# A bad morning



## slippery42 (Mar 23, 2008)

The is little guy fed well last night on a small pinkie, its the first time he fed on a complete pinkie but seemed to mange it ok.

This morning however I found him belly up on the bottom of his RUB!

Rest in piece little dude you will never be forgotten


----------



## dax (Aug 11, 2008)

omg, so sorry to hear that! do you have any idea why?

RIP little snake


----------



## Owzy (Jan 19, 2009)

Sucks.

You win some.. lose some.


----------



## mat_worrell (Sep 20, 2009)

Shame, such an awesome looking snake!!


----------



## PESKY (May 25, 2010)

dam sorry mate


----------



## Daisy_ (Feb 16, 2011)

awh wow, so sorry to hear that  stunning snake though, what kind of snake is it just out of interest?


----------



## MagicSqueak (Apr 9, 2010)

Awwww no  So sorry to hear this!


----------



## Owzy (Jan 19, 2009)

Daisy_ said:


> awh wow, so sorry to hear that  stunning snake though, what kind of snake is it just out of interest?

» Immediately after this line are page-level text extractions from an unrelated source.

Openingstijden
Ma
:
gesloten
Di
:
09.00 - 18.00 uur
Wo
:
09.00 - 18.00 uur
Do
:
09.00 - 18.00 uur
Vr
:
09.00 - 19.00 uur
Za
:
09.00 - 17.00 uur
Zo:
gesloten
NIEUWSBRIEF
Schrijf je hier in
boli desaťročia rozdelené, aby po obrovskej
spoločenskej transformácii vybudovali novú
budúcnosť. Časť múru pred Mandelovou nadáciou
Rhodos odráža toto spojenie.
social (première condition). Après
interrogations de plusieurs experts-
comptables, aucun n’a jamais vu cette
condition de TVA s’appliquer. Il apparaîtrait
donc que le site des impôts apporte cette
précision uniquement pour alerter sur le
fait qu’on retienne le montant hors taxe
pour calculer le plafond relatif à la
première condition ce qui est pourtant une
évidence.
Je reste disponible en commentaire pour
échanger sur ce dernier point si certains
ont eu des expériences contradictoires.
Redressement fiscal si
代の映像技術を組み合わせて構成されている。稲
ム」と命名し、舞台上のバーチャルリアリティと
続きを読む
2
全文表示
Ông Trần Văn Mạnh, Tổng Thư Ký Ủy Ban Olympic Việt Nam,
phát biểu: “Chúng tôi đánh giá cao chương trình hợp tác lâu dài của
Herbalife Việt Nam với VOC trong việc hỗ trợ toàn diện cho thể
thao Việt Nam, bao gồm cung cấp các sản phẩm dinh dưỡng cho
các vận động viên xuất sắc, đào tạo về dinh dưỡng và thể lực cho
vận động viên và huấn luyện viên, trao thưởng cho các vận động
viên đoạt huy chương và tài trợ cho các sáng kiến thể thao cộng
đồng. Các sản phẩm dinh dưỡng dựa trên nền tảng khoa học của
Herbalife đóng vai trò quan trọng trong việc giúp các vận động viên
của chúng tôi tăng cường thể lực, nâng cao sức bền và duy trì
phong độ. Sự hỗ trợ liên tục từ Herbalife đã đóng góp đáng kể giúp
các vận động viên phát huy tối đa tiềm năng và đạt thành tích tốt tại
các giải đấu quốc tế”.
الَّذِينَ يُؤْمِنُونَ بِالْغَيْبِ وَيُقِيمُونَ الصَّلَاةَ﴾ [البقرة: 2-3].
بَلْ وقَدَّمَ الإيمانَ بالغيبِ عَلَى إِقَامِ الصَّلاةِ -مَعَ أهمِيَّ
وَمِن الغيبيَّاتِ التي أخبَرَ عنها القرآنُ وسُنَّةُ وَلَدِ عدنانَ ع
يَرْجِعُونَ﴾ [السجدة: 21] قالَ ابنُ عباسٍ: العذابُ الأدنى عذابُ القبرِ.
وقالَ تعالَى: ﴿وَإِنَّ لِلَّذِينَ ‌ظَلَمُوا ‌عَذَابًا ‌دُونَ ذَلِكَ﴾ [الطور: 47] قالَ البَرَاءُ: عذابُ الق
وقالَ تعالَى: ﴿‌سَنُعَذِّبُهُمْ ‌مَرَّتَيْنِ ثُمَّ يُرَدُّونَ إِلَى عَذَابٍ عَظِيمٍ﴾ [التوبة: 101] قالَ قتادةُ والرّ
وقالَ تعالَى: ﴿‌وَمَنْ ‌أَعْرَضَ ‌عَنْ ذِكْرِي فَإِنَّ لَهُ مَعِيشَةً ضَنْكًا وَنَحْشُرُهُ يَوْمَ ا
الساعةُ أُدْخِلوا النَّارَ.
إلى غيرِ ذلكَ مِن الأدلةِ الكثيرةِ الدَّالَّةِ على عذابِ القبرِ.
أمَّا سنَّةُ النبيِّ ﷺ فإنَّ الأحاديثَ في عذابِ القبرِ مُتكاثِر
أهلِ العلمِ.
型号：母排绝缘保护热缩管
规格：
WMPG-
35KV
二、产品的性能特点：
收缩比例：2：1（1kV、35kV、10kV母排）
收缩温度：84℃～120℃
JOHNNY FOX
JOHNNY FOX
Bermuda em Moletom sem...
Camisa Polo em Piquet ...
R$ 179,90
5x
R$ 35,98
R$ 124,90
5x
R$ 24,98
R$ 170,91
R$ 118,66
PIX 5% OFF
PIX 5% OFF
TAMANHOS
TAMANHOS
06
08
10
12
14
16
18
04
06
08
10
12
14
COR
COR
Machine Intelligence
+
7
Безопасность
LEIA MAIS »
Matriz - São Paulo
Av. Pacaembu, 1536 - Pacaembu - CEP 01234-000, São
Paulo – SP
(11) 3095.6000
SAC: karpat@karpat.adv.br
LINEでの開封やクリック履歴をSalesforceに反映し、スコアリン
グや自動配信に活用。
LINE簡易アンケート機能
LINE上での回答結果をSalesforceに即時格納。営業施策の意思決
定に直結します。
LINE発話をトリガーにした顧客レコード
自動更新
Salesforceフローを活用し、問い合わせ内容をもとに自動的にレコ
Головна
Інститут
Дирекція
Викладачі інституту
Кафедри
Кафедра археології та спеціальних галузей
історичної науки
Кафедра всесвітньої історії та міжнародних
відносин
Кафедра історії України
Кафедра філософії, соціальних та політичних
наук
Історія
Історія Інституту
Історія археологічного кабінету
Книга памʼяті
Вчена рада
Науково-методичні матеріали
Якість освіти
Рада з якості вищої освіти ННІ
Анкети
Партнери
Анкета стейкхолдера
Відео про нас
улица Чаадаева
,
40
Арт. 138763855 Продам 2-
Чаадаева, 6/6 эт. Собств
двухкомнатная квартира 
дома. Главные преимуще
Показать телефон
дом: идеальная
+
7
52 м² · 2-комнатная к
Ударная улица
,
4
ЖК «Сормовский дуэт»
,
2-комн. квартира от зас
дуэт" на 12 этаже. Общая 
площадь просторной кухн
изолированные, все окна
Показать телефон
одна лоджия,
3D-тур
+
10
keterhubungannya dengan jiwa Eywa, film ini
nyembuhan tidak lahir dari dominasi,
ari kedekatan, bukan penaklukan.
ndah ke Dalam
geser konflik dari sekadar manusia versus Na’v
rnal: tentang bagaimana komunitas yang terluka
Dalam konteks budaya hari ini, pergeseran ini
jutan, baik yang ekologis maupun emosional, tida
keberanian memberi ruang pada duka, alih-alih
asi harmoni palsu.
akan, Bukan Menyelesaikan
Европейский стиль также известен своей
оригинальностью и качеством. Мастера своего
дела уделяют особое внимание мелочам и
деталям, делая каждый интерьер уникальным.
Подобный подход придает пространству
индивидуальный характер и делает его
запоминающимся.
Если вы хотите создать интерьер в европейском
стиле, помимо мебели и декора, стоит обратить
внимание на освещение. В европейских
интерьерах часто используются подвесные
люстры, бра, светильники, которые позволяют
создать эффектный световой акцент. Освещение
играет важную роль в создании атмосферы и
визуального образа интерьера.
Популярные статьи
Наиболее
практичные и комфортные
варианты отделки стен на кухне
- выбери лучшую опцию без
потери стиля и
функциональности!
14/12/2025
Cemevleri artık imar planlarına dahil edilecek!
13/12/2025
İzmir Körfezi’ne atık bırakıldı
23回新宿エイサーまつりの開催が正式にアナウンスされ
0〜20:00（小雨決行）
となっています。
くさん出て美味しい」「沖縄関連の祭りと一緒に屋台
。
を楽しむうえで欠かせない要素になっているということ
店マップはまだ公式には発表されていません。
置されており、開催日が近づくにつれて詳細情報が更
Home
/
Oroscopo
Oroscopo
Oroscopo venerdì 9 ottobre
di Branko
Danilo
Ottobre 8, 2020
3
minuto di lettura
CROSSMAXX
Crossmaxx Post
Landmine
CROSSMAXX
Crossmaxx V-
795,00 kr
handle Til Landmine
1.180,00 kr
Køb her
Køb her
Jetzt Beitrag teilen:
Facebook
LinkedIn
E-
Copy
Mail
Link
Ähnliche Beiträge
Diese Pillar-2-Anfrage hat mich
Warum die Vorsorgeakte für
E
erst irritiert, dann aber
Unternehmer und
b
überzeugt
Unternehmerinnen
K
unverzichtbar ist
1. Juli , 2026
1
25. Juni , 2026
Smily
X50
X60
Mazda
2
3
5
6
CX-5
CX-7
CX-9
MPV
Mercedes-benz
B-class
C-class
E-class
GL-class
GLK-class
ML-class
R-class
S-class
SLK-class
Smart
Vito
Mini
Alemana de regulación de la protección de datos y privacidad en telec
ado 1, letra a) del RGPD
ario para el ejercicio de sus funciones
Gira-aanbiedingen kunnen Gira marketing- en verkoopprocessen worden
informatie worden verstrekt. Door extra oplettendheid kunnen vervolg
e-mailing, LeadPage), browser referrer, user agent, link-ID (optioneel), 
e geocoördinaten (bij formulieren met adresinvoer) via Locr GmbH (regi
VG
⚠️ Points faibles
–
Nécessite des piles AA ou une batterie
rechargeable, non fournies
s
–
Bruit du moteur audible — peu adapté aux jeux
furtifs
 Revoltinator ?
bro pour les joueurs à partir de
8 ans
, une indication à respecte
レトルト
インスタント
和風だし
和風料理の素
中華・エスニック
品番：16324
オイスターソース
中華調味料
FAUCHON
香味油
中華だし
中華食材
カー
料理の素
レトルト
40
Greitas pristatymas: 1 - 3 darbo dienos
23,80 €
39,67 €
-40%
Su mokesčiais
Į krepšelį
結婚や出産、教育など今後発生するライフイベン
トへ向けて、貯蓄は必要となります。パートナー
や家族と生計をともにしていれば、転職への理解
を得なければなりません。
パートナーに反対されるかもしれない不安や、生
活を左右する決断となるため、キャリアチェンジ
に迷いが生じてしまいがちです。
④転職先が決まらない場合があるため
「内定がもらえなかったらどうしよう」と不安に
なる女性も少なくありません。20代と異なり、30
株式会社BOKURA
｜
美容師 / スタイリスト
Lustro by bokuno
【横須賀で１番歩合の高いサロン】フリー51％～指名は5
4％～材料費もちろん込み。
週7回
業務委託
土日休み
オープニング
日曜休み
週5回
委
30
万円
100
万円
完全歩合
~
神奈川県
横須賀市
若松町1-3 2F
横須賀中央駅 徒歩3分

Cryptelytrops venustus... not sure if they have a common name?

Pretty pit viper. There you go made one up.


----------



## STReptiles (Feb 6, 2009)

Gutting, stunning snakes.


----------



## scott10 (Jan 20, 2011)

sorry for your lose RIP little guy


----------



## Lamprophis (Jun 12, 2008)

Owzy said:


> Cryptelytrops venustus... not sure if they have a common name?
> 
> Pretty pit viper. There you go made one up.


Was that a random guess mate? Their common name is beautiful pit viper :2thumb:

Sorry to hear this Graeme.


----------



## Owzy (Jan 19, 2009)

Lamprophis said:


> Was that a random guess mate? Their common name is beautiful pit viper :2thumb:
> 
> Sorry to hear this Graeme.


It was made up...but thinking about it that name does sound farmiliar.

My subconscious doing the work for me and not quite getting it right.

They are beautiful. So are most pits though.


----------



## slippery42 (Mar 23, 2008)

Thanks to everyone who commented!

I'm thinking the pinkie was too big, even though he managed to swallow it easily it was still in his throat.

Perhaps he was trying to regurg it?


----------



## Tedster (Nov 24, 2010)

slippery42 said:


> Thanks to everyone who commented!
> 
> I'm thinking the pinkie was too big, even though he managed to swallow it easily it was still in his throat.
> 
> Perhaps he was trying to regurg it?



Dont blame yourself mate , it happens , sorry to hear about your loss , was a cracking looking snake


----------



## MP reptiles (Dec 30, 2010)

So sorry what a little stunner though


----------



## jacko1 (Jul 4, 2009)

what a stinning little thing mate shame to see you lose it 

how small was it as im used to large constrictors that can handle realy oversized prey i have no clue with venomous


----------



## MagicSqueak (Apr 9, 2010)

slippery42 said:


> Thanks to everyone who commented!
> 
> I'm thinking the pinkie was too big, even though he managed to swallow it easily it was still in his throat.
> 
> Perhaps he was trying to regurg it?


 Possibly...there's a fair few things that could have gone wrong/he could have been trying to do...whatever you do Mr.slippery42 don't blame yourself : victory:


----------



## STReptiles (Feb 6, 2009)

Was it a baby venustus?


----------



## MDV1 (Nov 27, 2010)

This is unfortunate.I'm so, so sorry to hear that.


----------